The Beast is an experimental, flexible, declarative-oriented toolkit to read machine-readable data from the various sources and transform them into follow-the-money entities (FTM).
Do not rely on this one until it is out of alpha. Everything is very volatile.
The Beast is currently in beta and is quite stable. While we can foresee some changes to the mapping format to allow for better flexibility, we are slow to implement them, and we are cautious.
The Beast is battle-tested. Complete documentation is available here.
The FTM proposal: alephdata/followthemoney#717
The sample mapping with tons of comments to make you understand an idea better (beware, it's just an example, format is subject to change): https://github.com/dchaplinsky/thebeast/blob/main/thebeast/tests/sample/mappings/ukrainian_mps.yaml
Validator for the mappings in JSON schema format (again, work in progress and tons of comments): https://github.com/dchaplinsky/thebeast/blob/main/thebeast/conf/mapping_validator.json
First proposal of the mapping (obsolete, but can give you a better idea) https://gist.github.com/dchaplinsky/8021b530ea7e44c9443afcc3318042fd
- Ingest from databases (mongo, postgres) using SQLAlchemy or PeeWee
- Tests for the databases ingest
- Basic CLI
- Signals on exceptions and policy for the incorrectly parsed entity values (drop, drop all, drop entity, reraise)
- Tests for the signals
- Stats collector (number of signals of each type, number of invalid entities, etc)
- Packaging (partially done in
packaging_and_spark_integrationbranch) - Documentation (@legless, your notes will be very valuable)

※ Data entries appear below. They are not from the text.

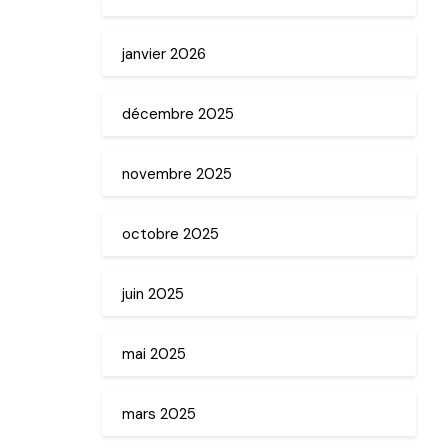
janvier 2026
décembre 2025
novembre 2025
octobre 2025
juin 2025
mai 2025
mars 2025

- Advanced ingest routines: regex validation to discard values that do not pass the test?
- Tests for the resolver wrappers
Done
- Basic ingest for json/jsonlines/csv, both local and remote, compressed or not, singular or multiple files
- Tests for the basic ingest
- Mapping reader
- Tests for mapping reader
- Basic digest routines
- Tests for basic digest routines
- Advanced ingest routines: constant entities (think Country or Organization)
- Advanced ingest routines: backreferencing (think talking from subcollections to parent items)
- Advanced ingest routines: nested collections (think parsing involved JSON)
- Advanced ingest routines: templates (think combining fields when setting the entity field)
- Advanced ingest routines: multiple values for the entity property
- Advanced ingest routines: split string into multiple values
- Advanced ingest routines: full entity validation and red/green sorting
- Advanced ingest routines: augmentations/transformations
- Advanced ingest routines: record transformations
- Tests for record transformations
- Tests for the individual resolvers
- Tests for digest routines
- Advanced digest routines: multiprocessing
- Tests for advanced digest routines
- Basic dump routines (stdout/files)
- Basic dump routines: statements
- Tests for basic dump routines
- Tests for basic dump routines: statements
- Remove inflate/deflate and pass dicts rather than entities between digest and dump
- Python 3.11 support (https://github.com/dchaplinsky/thebeast/actions/runs/3802499820/jobs/6468041810, ICRAR/ijson#80)
pip install -r requirements.txt
python -m pytestThe /bin/ directory contains scripts to run Beast inside a Docker container.
Use /bin/run data/mapping.yaml to run Beast with selected mapping.
Note: mapping and source file(s) must be in the Beast root (sub-)directory. E.g. ./data/mapping.yaml
You can't point Beast to a file outside its root directory.
Use /bin/tests to run tests.
Use /bin/black to run black to format source files before contributing a pull request.